Psst…Buddy…what’s it gonna take to put you into an annuity today?
Being that most Americans are both unfamiliar with annuities as well as been told that they are “no good”…it would probably take quite an effort to get you to embrace an annuity. Financial pundits have been very vocal on why they think annuities are a waste of time, but there is a wealth of information that points to the contrary, too much in fact to be overlooked. You may be doing yourself a future financial disservice by buying into the advice of these pundits.
Hopefully I have your attention. How about 5 quick and simple reasons that show why you may want to rethink your bias against annuities:
-We think in terms of our mandatory costs in retirement…being shelter and food, but to this we must add healthcare. You must have healthcare in place to collect Social Security (an expense less than 8% of Americans have planned for), and an average couple retiring today can expect around $6100 in Medicare premiums a year. Inflation also runs much higher in medical expenses than other area fyi. Let’s multiply that by 20 years and see what it says…that is $122,000 just in premiums, not including prescriptions, copays, etc. ***Medicare does not pay for long term/ nursing home care.

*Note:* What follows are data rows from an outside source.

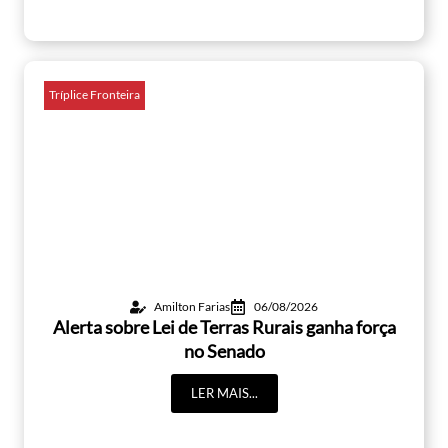
Tríplice Fronteira
Amilton Farias
06/08/2026
Alerta sobre Lei de Terras Rurais ganha força
no Senado
LER MAIS...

Just as you have guaranteed costs in retirement…you will need guaranteed income to offset those costs. I firmly believe that your Social Security benefits won’t even come close to what we have been told they will be. An annuity fits this need very well.
-The more you have the more premium you pay, and the less Social Security you receive. Medicare works with the IRS and Social Security to calculate the mean average retirees’ income. Currently only the higher income 5% to 11% of retirees are affected via increased Medicare premiums/ lessened Social Security benefits. Legislation is currently being considered that could affect anywhere from 11% to 46% in the future. Wouldn’t a guaranteed income from an annuity be beneficial here?
-The determination of your “income” is (which affects what you pay for Medicare and receive from Social Security) is based on your wages, capital gains, interest rental income, pension income, and withdrawals from your qualified accounts (401k, IRA, SEP, Keogh, etc). Things that are NOT considered income (exclusions) are life insurance, Roth IRA’s, home equity, and non-qualified fixed annuities.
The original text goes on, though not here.